Work to be completed → Below are records; transcribe only the line with "nace para acompañar esos instantes. Su" and those after it, through the last line, without any change.
------------------------------------
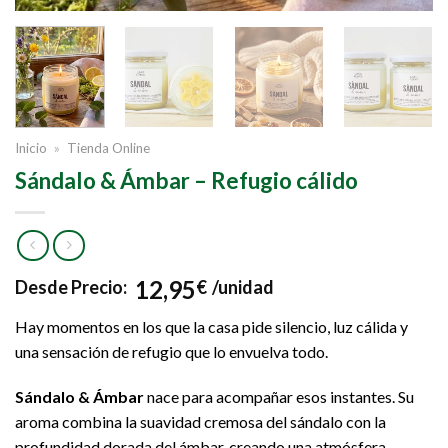
Inicio
»
Tienda Online
Sándalo & Ámbar – Refugio cálido
12,95
Desde
Precio:
€
/unidad
Hay momentos en los que la casa pide silencio, luz cálida y
una sensación de refugio que lo envuelva todo.
Sándalo & Ámbar
nace para acompañar esos instantes. Su
aroma combina la suavidad cremosa del sándalo con la
profundidad dorada del ámbar, creando una atmósfera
------------------------------------
Your response →
nace para acompañar esos instantes. Su
aroma combina la suavidad cremosa del sándalo con la
profundidad dorada del ámbar, creando una atmósfera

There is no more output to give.